A primeira parte de Cinzas que Queimam só prepara o terreno
para que o impacto da segunda parte seja potencializado. A ênfase é toda
voltada para a construção do caráter ambíguo do seu protagonista que será testado de maneira inesperada. São quase quarenta minutos do filme – aproximadamente metade
do todo - dispostos a imergir o espectador na rotina desgastante de um policial
da rota noturna, Jim Wilson (Robert Ryan), profundamente afetado pela sujeira e
depravação que ele se esforça para combater. Os dois outros parceiros que
dividem o itinerário com ele só existem para reforçar essa impressão ao
contarem com o indispensável apoio da família para garantir a sanidade mental
num ambiente predominantemente deturpado. Jim Wilson dispensa essa prerrogativa,
absolutamente confiante na eficácia de seus métodos heterodoxos e implacáveis. É
essa postura irrefreável que lhe garante um afastamento indesejado, deslocando a
narrativa do filme até então centrada na cidade grande para a suposta vida pacata
do interior norte-americano.
Ao contrário do que se esperava a
vida de Jim Wilson não será menos agitada na insipidez interiorana que o
aguardava de braços abertos. É lá que seus valores serão colocados à prova ao
confrontarem-se com os de seu oposto, a compreensiva e angelical Mary Malden
(Ida Lupino). O mundo dos dois se cruza quando o suspeito do assassinato de uma
jovem refugia-se na casa de Mary em busca de abrigo, enquanto Jim e o pai da
vítima, Walter Brent, interpretado pelo sempre ótimo Ward Bond, perseguem-no até o perderem de vista nos arredores da propriedade dela. A cegueira literal de Mary
não é percebida de imediato pelos interrogadores, sobretudo por Walter, que
interpreta o comportamento evasivo dela como sendo pouco colaborativo. Jim desconfia
da sua deficiência visual e, sensibilizado pelo tratamento agressivo que o pai
da vítima lhe dispensa em busca de respostas imediatas (numa autêntica mea culpa pelos excessos cometidos de
outrora), passa a protegê-la de forma contida. Numa conversa reservada entre os
dois, enquanto Walter persiste na busca nas imediações da casa, ela confessa
que seu irmão mais jovem a procurara e se escondera – em decorrência da autoria
do assassinato, embora esse detalhe fique subentendido.

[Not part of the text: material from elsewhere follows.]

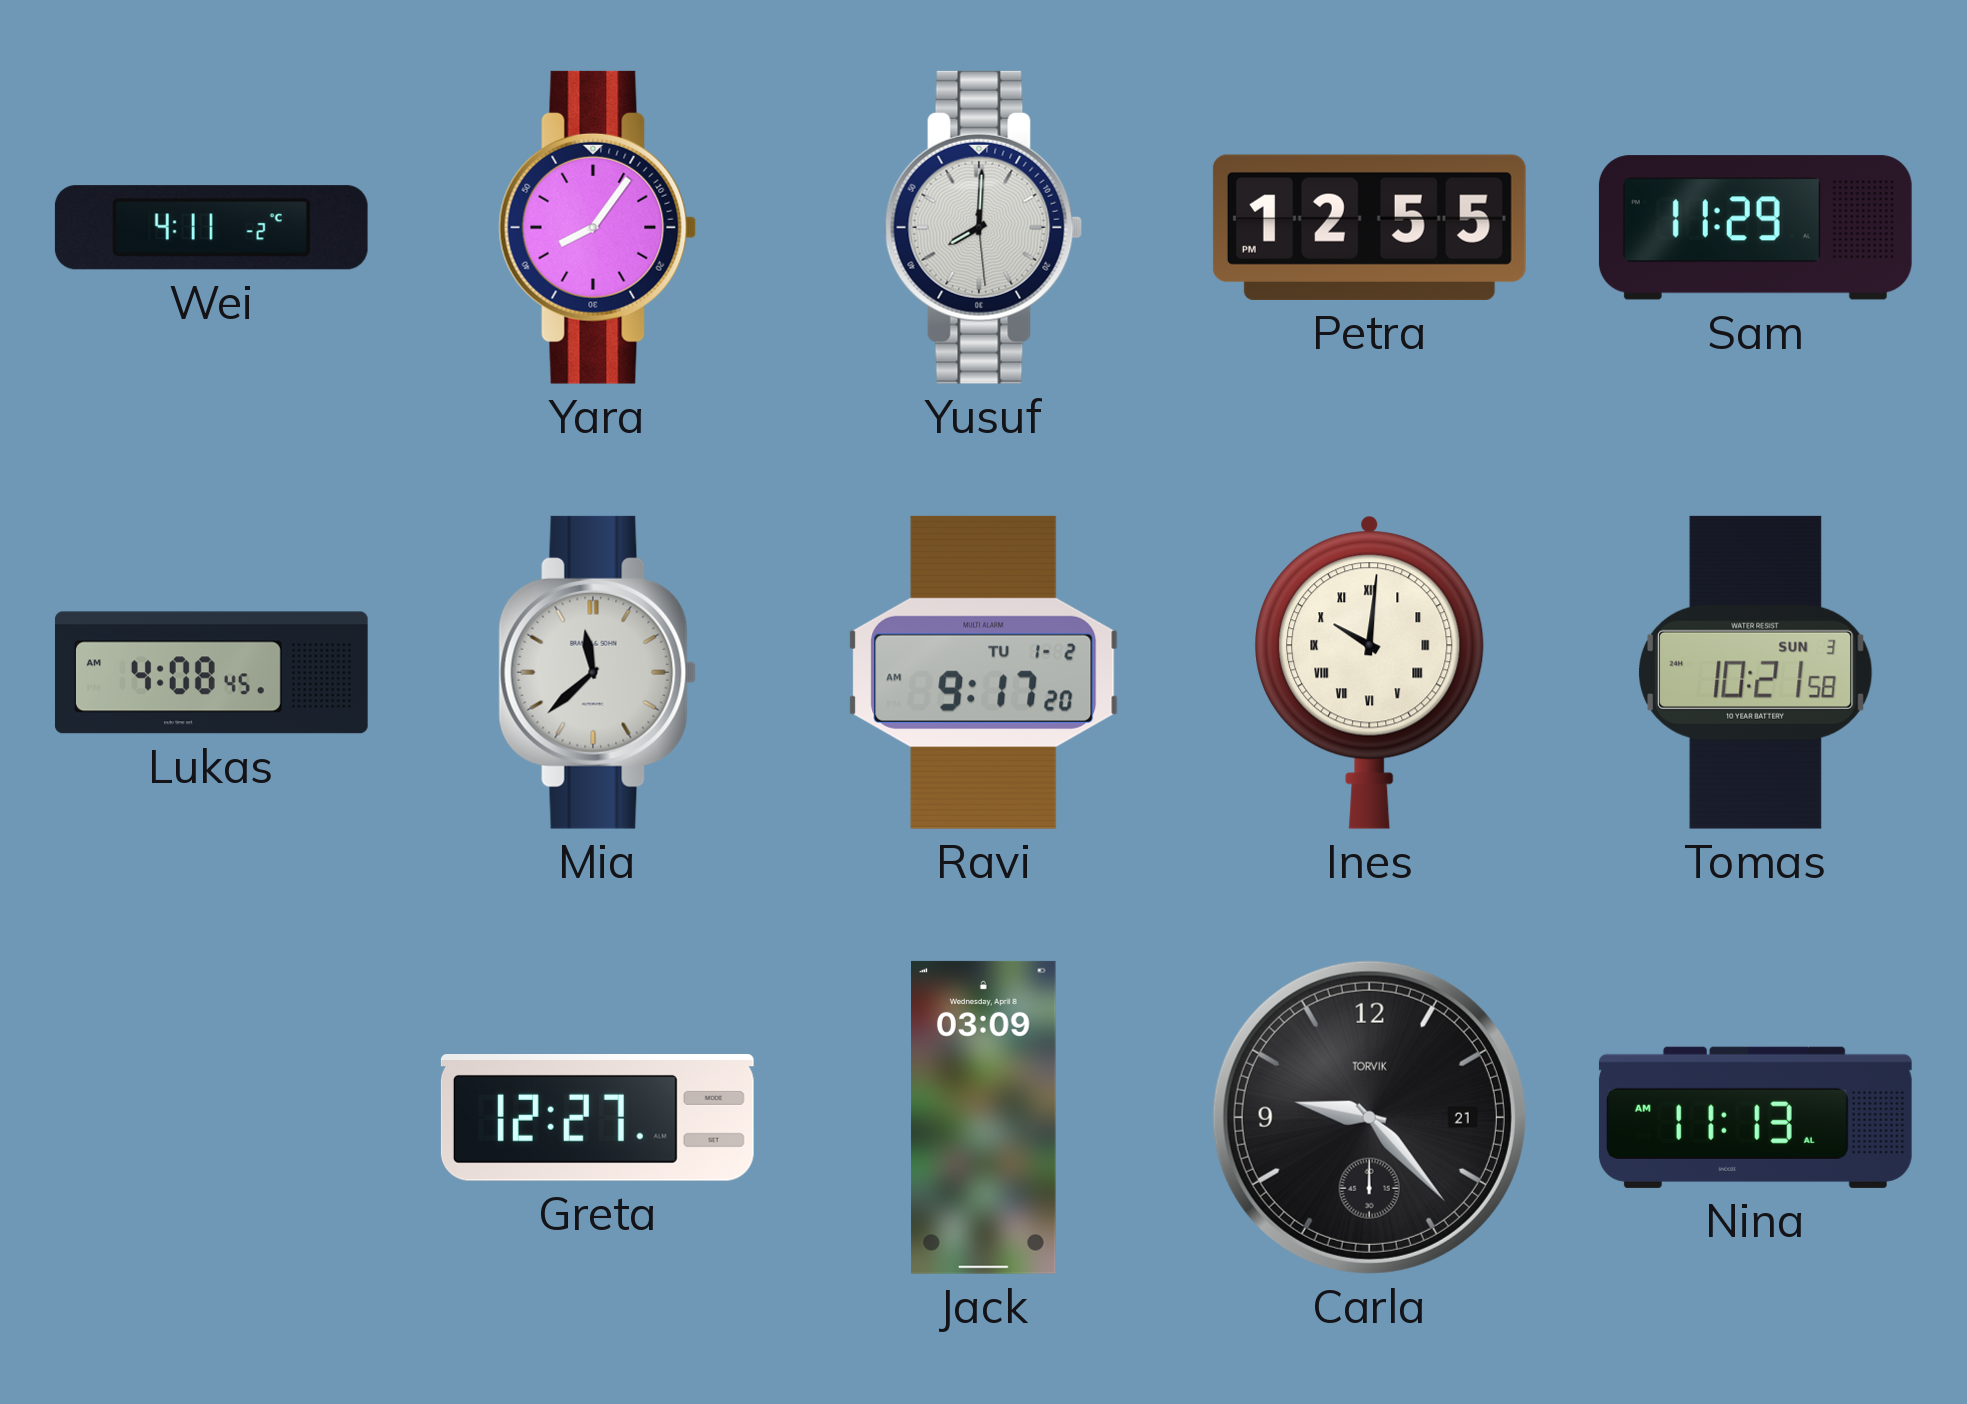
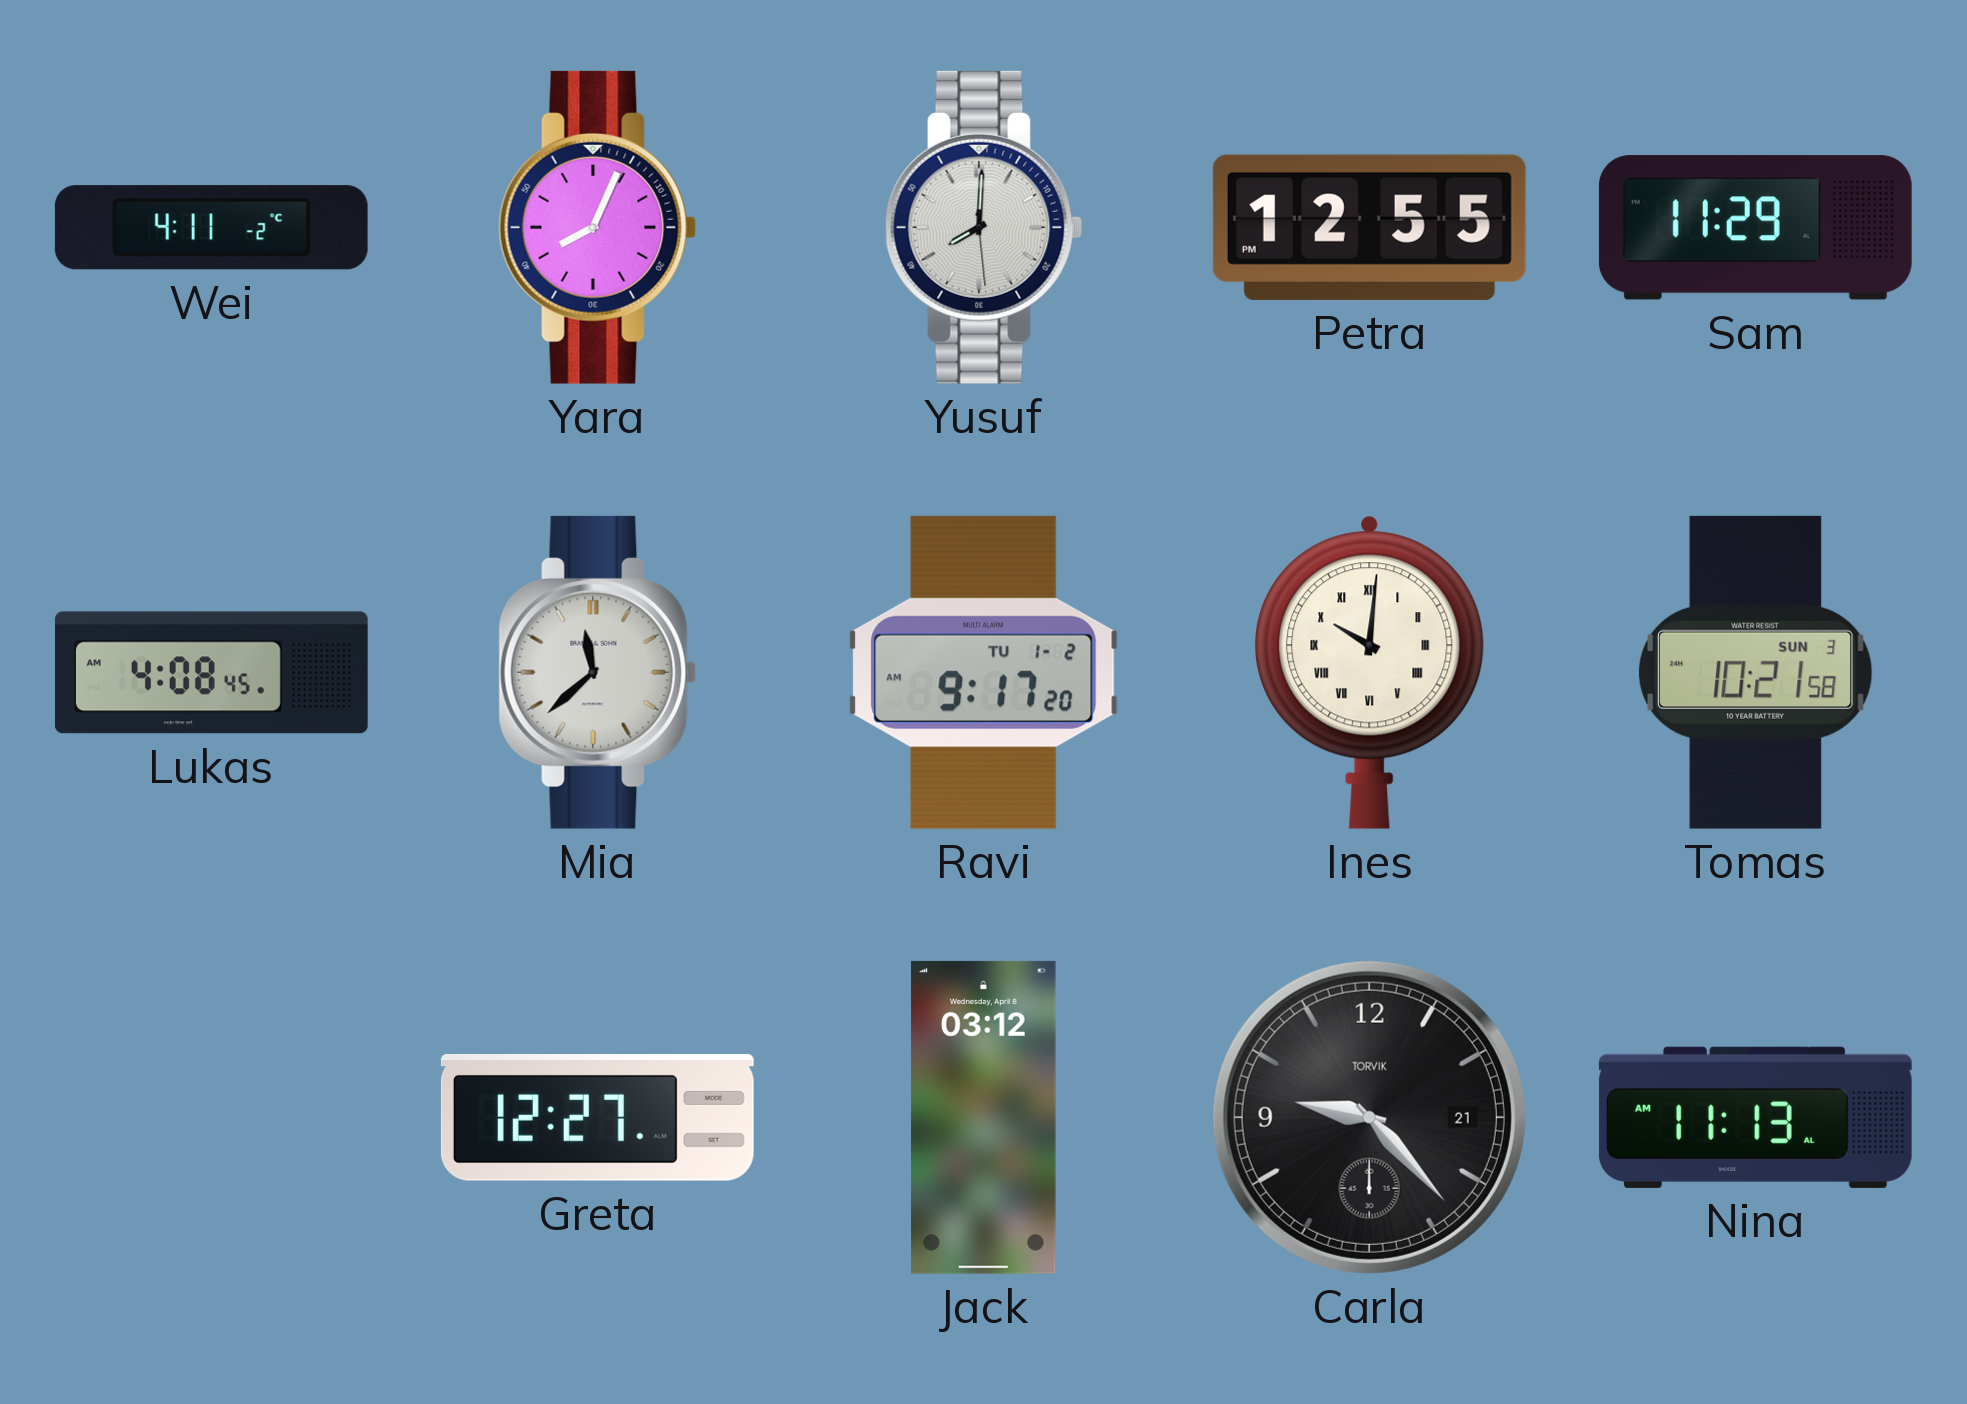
Yara: 8:06 -> 8:04
Jack: 03:09 -> 03:12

A diferença entre as perspectivas
de vida de Jim e Mary é magnificamente expressa pelo roteirista A.I. Bezzerides
em um breve diálogo travado entre os dois personagens, que não poderia ser mais
preciso.
Mary Malden: Tell me, how is it to be a cop?
Jim Wilson: You get so you don´t trust anybody.
Mary Malden: You´re lucky. You don´t have to trust anyone. I do. I have to trust everybody.
Por mais que identifiquemos o papel do protagonista no personagem de Robert Ryan, Ray coloca as partes de Ida Lupino, Ward Bond e Sumner Williams (o jovem Danny Malden) no mesmo pé de igualdade, muito embora suas participações sejam consideravelmente mais curtas. Especialmente a de Sumner Williams, que dispõe de praticamente uma cena pra mostrar seu talento. O jovem garoto carrega todo o peso do mundo nas costas e compõe mais um dos personagens da extensa galeria de rebeldes sem causa de Nicholas Ray.